ML Engineer - Voice Pipeline & data architecture
Software Engineering, IT, Data Science
Latin America
Job Description
- Full-Time
- Remote
About the role
We are looking for a Senior Machine Learning Engineer to own the evolution of our voice ML system end to end.
We have a working voice model in production. The next step is to make the system more scalable, measurable, efficient, and easier to evolve.

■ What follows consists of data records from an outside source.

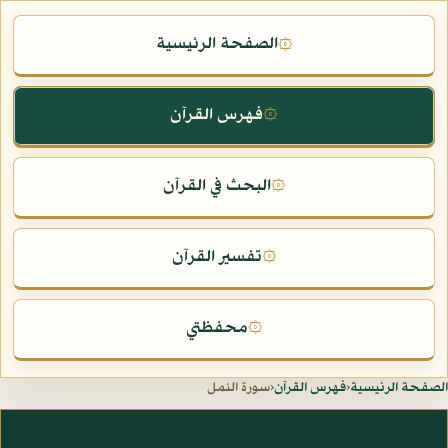
الصفحة الرئيسية
۞
فهرس القرآن
۞
البحث في القرآن
۞
تفسير القرآن
۞
محفظتي
۞
الصفحة الرئيسية
‹
فهرس القرآن
‹
سورة النمل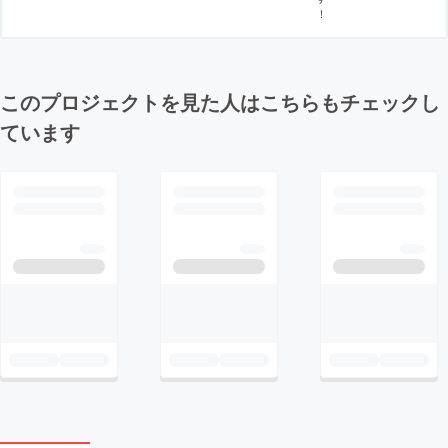
！
このプロジェクトを見た人はこちらもチェックし
ています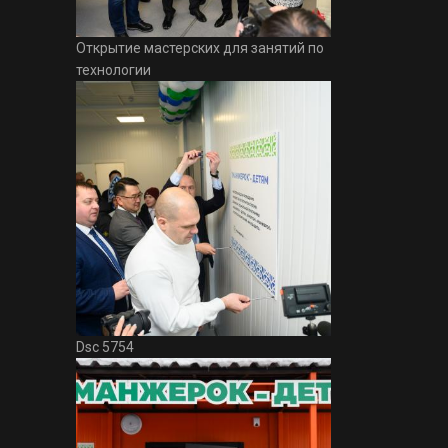
Открытие мастерских для занятий по
технологии
Dsc 5754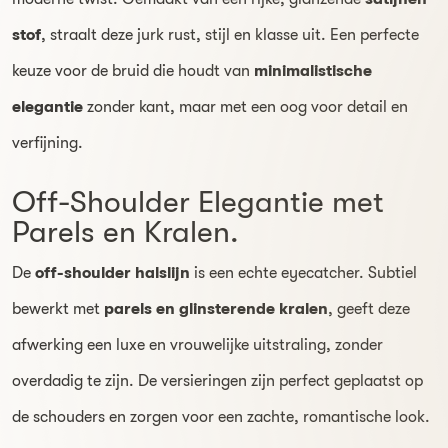
stof
, straalt deze jurk rust, stijl en klasse uit. Een perfecte
keuze voor de bruid die houdt van
minimalistische
elegantie
zonder kant, maar met een oog voor detail en
verfijning.
Off-Shoulder Elegantie met
Parels en Kralen.
De
off-shoulder halslijn
is een echte eyecatcher. Subtiel
bewerkt met
parels en glinsterende kralen
, geeft deze
afwerking een luxe en vrouwelijke uitstraling, zonder
overdadig te zijn. De versieringen zijn perfect geplaatst op
de schouders en zorgen voor een zachte, romantische look.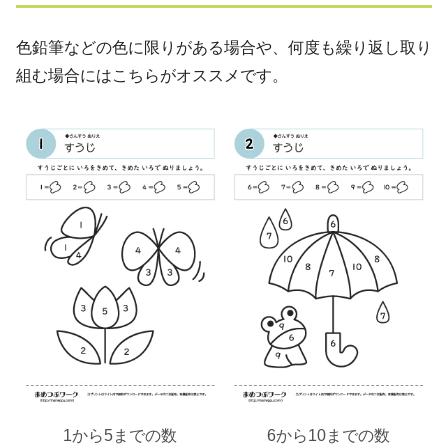
色鉛筆などの色に限りがある場合や、何度も繰り返し取り
組む場合にはこちらがオススメです。
1から5までの数
6から10までの数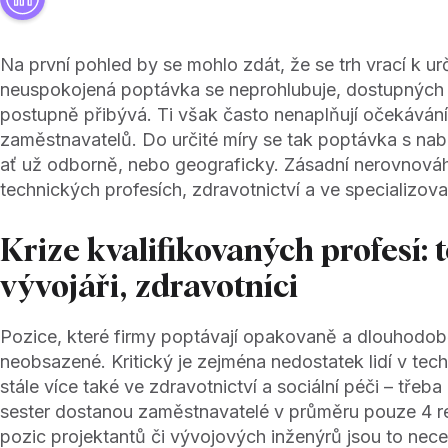
Na první pohled by se mohlo zdát, že se trh vrací k ur
neuspokojená poptávka se neprohlubuje, dostupných
postupně přibývá. Ti však často nenaplňují očekávání
zaměstnavatelů. Do určité míry se tak poptávka s na
ať už odborně, nebo geograficky. Zásadní nerovnová
technických profesích, zdravotnictví a ve specializov
Krize kvalifikovaných profesí: t
vývojáři, zdravotníci
Pozice, které firmy poptávají opakovaně a dlouhodobě
neobsazené. Kritický je zejména nedostatek lidí v te
stále více také ve zdravotnictví a sociální péči – třeba
sester dostanou zaměstnavatelé v průměru pouze 4 re
pozic projektantů či vývojových inženýrů jsou to nece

This role will own the connection between training data, model development, inference performance, and production architecture.
You will be responsible for improving how we collect and version training data, how we evaluate and ship models, how we optimize inference cost and speed, and how we simplify the overall ML pipeline.

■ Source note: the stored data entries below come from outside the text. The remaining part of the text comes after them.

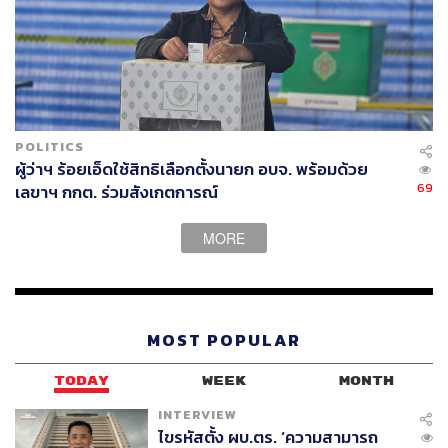
POLITICS
ผู้ว่าฯ ร้อยเอ็ดใช้สิทธิเลือกตั้งนายก อบจ. พร้อมด้วย
69
เลขาฯ กกต. ร่วมสังเกตการณ์
MORE
MOST POPULAR
TODAY
WEEK
MONTH
INTERVIEW
ไขรหัสตั้ง ผบ.ตร. ‘ความสามารถ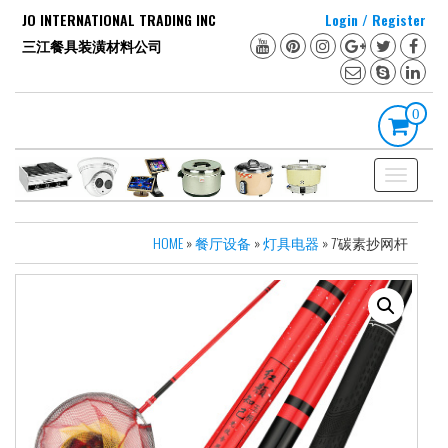
Skip
JO INTERNATIONAL TRADING INC
Login / Register
to
三江餐具装潢材料公司
the
content
0
Toggle
navigation
HOME
»
餐厅设备
»
灯具电器
» 7’碳素抄网杆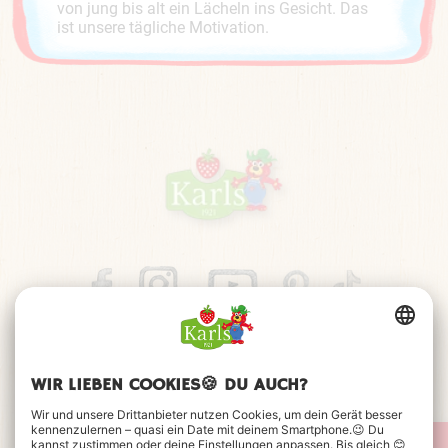
von jung bis alt ein Lächeln ins Gesicht. Das
ist unsere tägliche Motivation.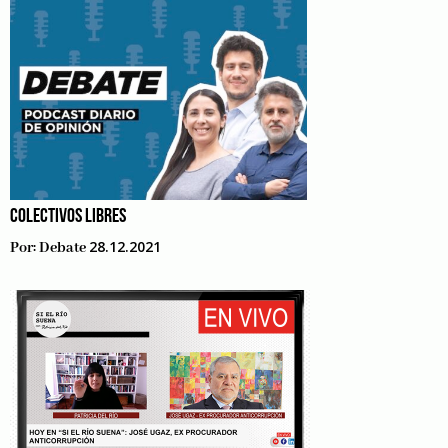
COLECTIVOS LIBRES
28.12.2021
Por:
Debate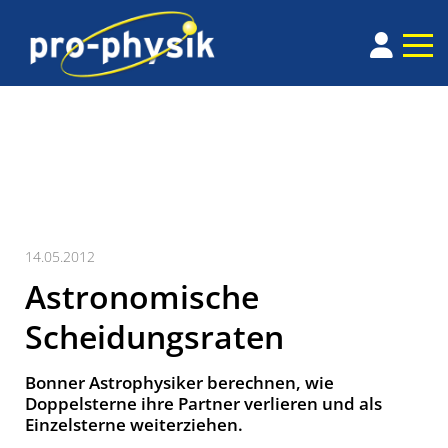
14.05.2012
Astronomische
Scheidungsraten
Bonner Astrophysiker berechnen, wie
Doppelsterne ihre Partner verlieren und als
Einzelsterne weiterziehen.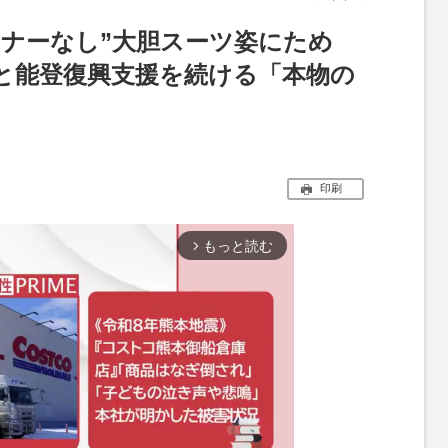
ンナーなし”大胆スーツ姿にため
と能登復興支援を続ける「本物の
印刷
もっと読む
arrow_forward_ios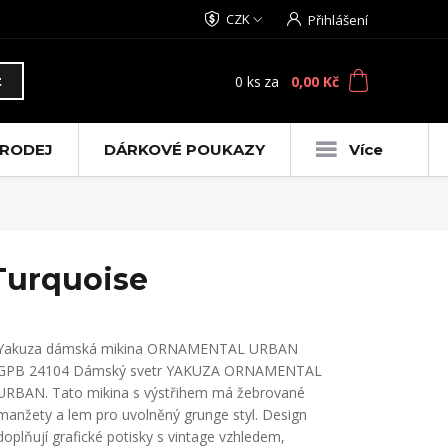
CZK
Přihlášení
0
ks
za
0,00 Kč
t
RODEJ
DÁRKOVÉ POUKAZY
Více
Turquoise
Yakuza dámská mikina ORNAMENTAL URBAN
GPB 24104 Dámský svetr YAKUZA ORNAMENTAL
URBAN. Tato mikina s výstřihem má žebrované
manžety a lem pro uvolněný grunge styl. Design
doplňují grafické potisky s vintage vzhledem,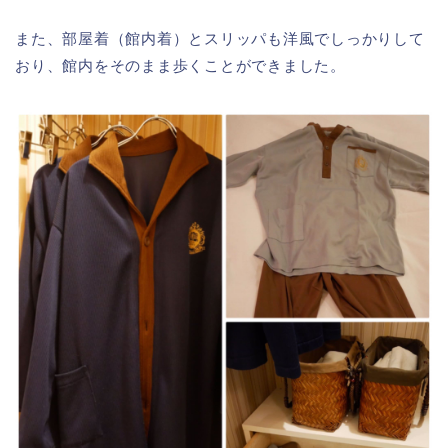
また、部屋着（館内着）とスリッパも洋風でしっかりして
おり、館内をそのまま歩くことができました。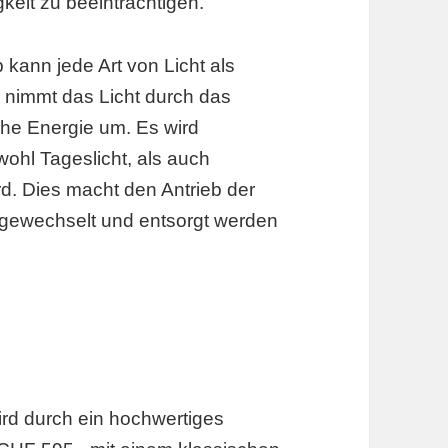
keit zu beeinträchtigen.
 kann jede Art von Licht als
r nimmt das Licht durch das
sche Energie um. Es wird
ohl Tageslicht, als auch
rd. Dies macht den Antrieb der
e gewechselt und entsorgt werden
rd durch ein hochwertiges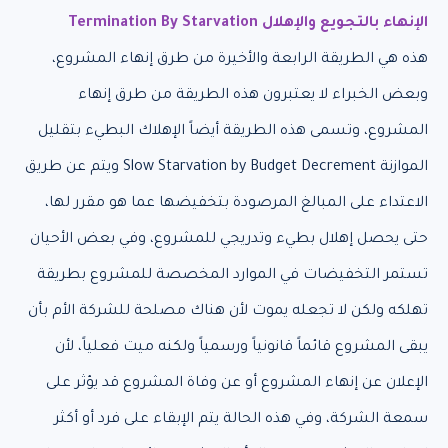
الإنهاء بالتجويع والإهلال Termination By Starvation
هذه هي الطريقة الرابعة والأخيرة من طرق إنهاء المشروع،
وبعض الخبراء لا يعتبرون هذه الطريقة من طرق إنهاء
المشروع، وتسمى هذه الطريقة أيضاً الإهلاك البطيء بتقليل
الموازنة Slow Starvation by Budget Decrement ويتم عن طريق
الاعتداء على المبالغ المرصودة بتخفيضها عما هو مقرر لها،
حتى يحصل إهلال بطيء وتدريجي للمشروع، وفي بعض الأحيان
تستمر التخفيضات في الموارد المخصصة للمشروع بطريقة
تهلكه ولكن لا تجعله يموت لأن هناك مصلحة للشركة الأم بأن
يبقى المشروع قائماً قانونياً ورسمياً ولكنه ميت فعلياً، لأن
الإعلان عن إنهاء المشروع أو عن وفاة المشروع قد يؤثر على
سمعة الشركة، وفي هذه الحالة يتم الإبقاء على فرد أو أكثر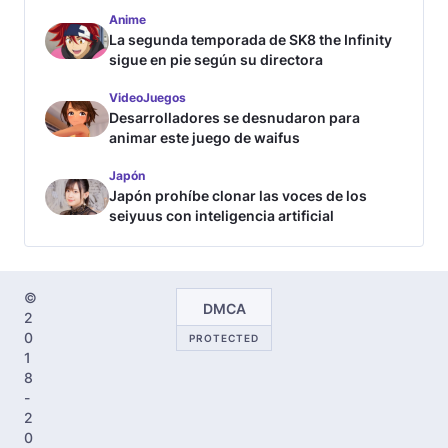
Anime
La segunda temporada de SK8 the Infinity
sigue en pie según su directora
VideoJuegos
Desarrolladores se desnudaron para
animar este juego de waifus
Japón
Japón prohíbe clonar las voces de los
seiyuus con inteligencia artificial
©
DMCA
2
0
PROTECTED
1
8
-
2
0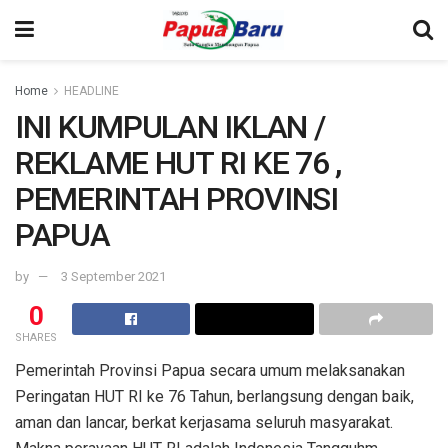
Home
HEADLINE
INI KUMPULAN IKLAN /
REKLAME HUT RI KE 76 ,
PEMERINTAH PROVINSI
PAPUA
by
3 September 2021
0
SHARES
Pemerintah Provinsi Papua secara umum melaksanakan
Peringatan HUT RI ke 76 Tahun, berlangsung dengan baik,
aman dan lancar, berkat kerjasama seluruh masyarakat.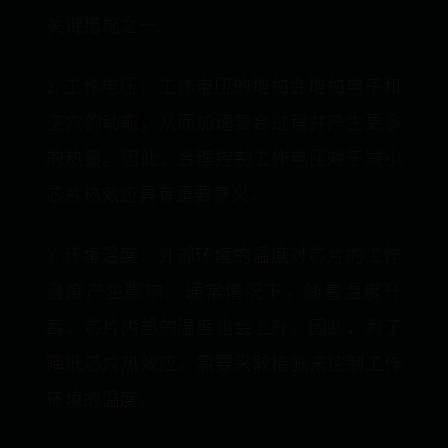
关键措施之一。
2. 工作电压：工作电压的增加会增加电子和
空穴的动能，从而加速复合过程并产生更多
的热量。因此，合理控制工作电压对于减小
芯片热效应具有重要意义。
3. 环境温度：外部环境的温度对芯片的工作
温度产生影响。通常情况下，随着温度升
高，芯片内部的温度也会上升。因此，为了
降低芯片热效应，需要采取措施来控制工作
环境的温度。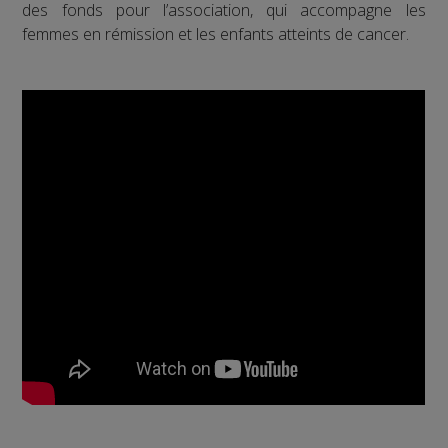
des fonds pour l’association, qui accompagne les
femmes en rémission et les enfants atteints de cancer.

This is a hands-on role for someone who has built production ML systems, understands audio and voice pipelines, and can make architecture decisions across data, modeling, and serving.
What you’ll do
- Own the training data pipeline end to end: collection, validation, labeling, versioning, and dataset creation.
- Build systems that allow training data to scale as the product and data volume grow.

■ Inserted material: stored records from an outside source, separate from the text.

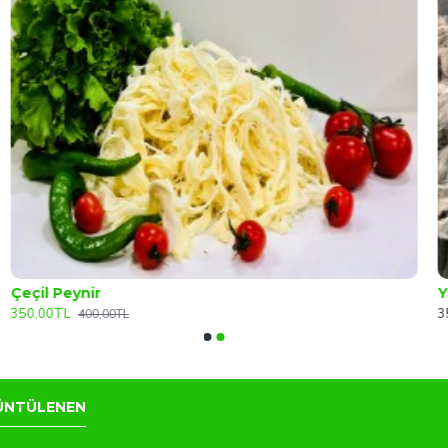
Çeçil Peynir
Y
350,00TL
3
400,00TL
ÜNTÜLENEN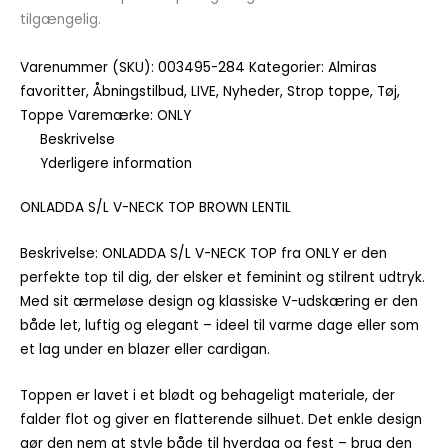
tilgængelig.
Varenummer (SKU):
003495-284
Kategorier:
Almiras
favoritter
,
Åbningstilbud
,
LIVE
,
Nyheder
,
Strop toppe
,
Tøj
,
Toppe
Varemærke:
ONLY
Beskrivelse
Yderligere information
ONLADDA S/L V-NECK TOP BROWN LENTIL
Beskrivelse: ONLADDA S/L V-NECK TOP fra ONLY er den
perfekte top til dig, der elsker et feminint og stilrent udtryk.
Med sit ærmeløse design og klassiske V-udskæring er den
både let, luftig og elegant – ideel til varme dage eller som
et lag under en blazer eller cardigan.
Toppen er lavet i et blødt og behageligt materiale, der
falder flot og giver en flatterende silhuet. Det enkle design
gør den nem at style både til hverdag og fest – brug den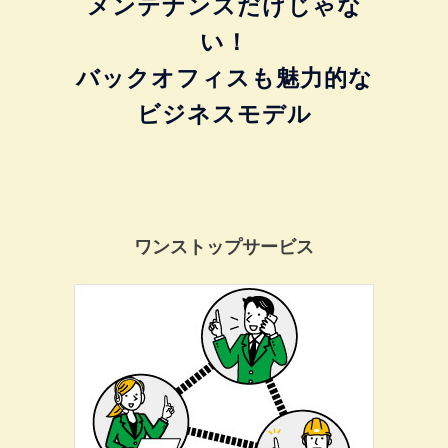
メンテナンスだけじゃな
い！
バックオフィスも魅力的な
ビジネスモデル
ワンストップサービス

- Identify what data gaps, quality issues, or labeling problems are limiting model performance.
- Train, evaluate, deploy, and maintain production ML models.
- Compare new models against the current production model and decide when they are ready to ship.
- Define what should be measured across accuracy, latency, cost, and failure modes.
- Run experiments to understand whether improvements should come from better data, model architecture, preprocessing, or serving changes.
- Work with audio and voice data, including speech-to-text outputs, speaker diarization, audio preprocessing, and feature extraction.
- Debug the full voice pipeline, including issues from Deepgram output, audio quality, preprocessing, model behavior, and final output.
- Benchmark and improve inference speed, cost, and reliability.
- Experiment with smaller, faster, or more efficient models using techniques like quantization, pruning, distillation, or architecture changes.
- Own or strongly influence the inference path from Deepgram to model output.
- Simplify the ML infrastructure and reduce unnecessary operational complexity.
- Make the pipeline easier to trace, debug, maintain, and evolve.
- Decide where the system should go next: better datasets, cohort-specific training, specialized models, model optimization, or architecture changes.
What we’re looking for
Must have
- Strong production ML experience: you have trained, evaluated, deployed, and maintained models in production.
- Deep understanding of PyTorch or TensorFlow.
- Strong Python skills for training scripts, data pipelines, experimentation, debugging, and automation.
- Experience designing ML data pipelines for collection, validation, labeling, versioning, and serving training data.
- Strong understanding of data quality and how bad data affects model performance.
- Experience working with audio, speech, or voice systems.
- Understanding of audio preprocessing, speaker diarization, speech-to-text APIs, and audio feature extraction.
- Ability to debug where signal is being lost across the voice pipeline.
- Experience with model optimization and inference efficiency.
- Hands-on experience with quantization, pruning, distillation, architecture search, or smaller model architectures.
- Ability to benchmark accuracy, latency, cost, and performance tradeoffs.
- SQL skills to query databases, inspect available data, and understand what data is available for training and evaluation.
- Ability to think architecturally across the full ML system: data, training, evaluation, serving, cost, and operations.
Nice to have
- Experience with Deepgram or similar speech-to-text providers.
- Experience owning or improving inference pipelines.
- Experience reducing ML infrastructure cost or operational complexity.
- Familiarity with Modal, containerization, async jobs, model serving, and production monitoring.
- Experience with cohort-specific training, specialized models, or model routing.
- Experience simplifying complex ML pipelines.
How you work
- You think in systems, not patches.
- You look for the root cause of a problem instead of only fixing the symptom.
- You prefer simple, traceable pipelines over complex systems that are hard to operate.
- You remove unnecessary steps and reduce moving parts.
- You are comfortable making decisions when the data is incomplete.
- You run experiments to answer questions instead of waiting for perfect requirements.
- You are rigorous about measurement and do not ship models without comparing them to production.
- You care about accuracy, latency, cost, reliability, and failure modes.
- You ask what is actually limiting the system before deciding what to optimize.
- You use AI tools to prototype, debug, explore data, and move faster, while understanding their limitations.
Ideal candidate
The ideal candidate is a senior ML engineer or ML systems engineer with strong experience in production ML, voice or audio processing, data pipeline architecture, and inference optimization.
You should be able to own a working voice model system and make it better across the full stack: better data, faster model iteration, clearer evaluation, cheaper inference, simpler infrastructure, and stronger production reliability.
This role is for someone who can move between model development, data engineering, audio processing, and ML systems architecture — and who can decide what the next technical step should be, not just execute predefined tasks.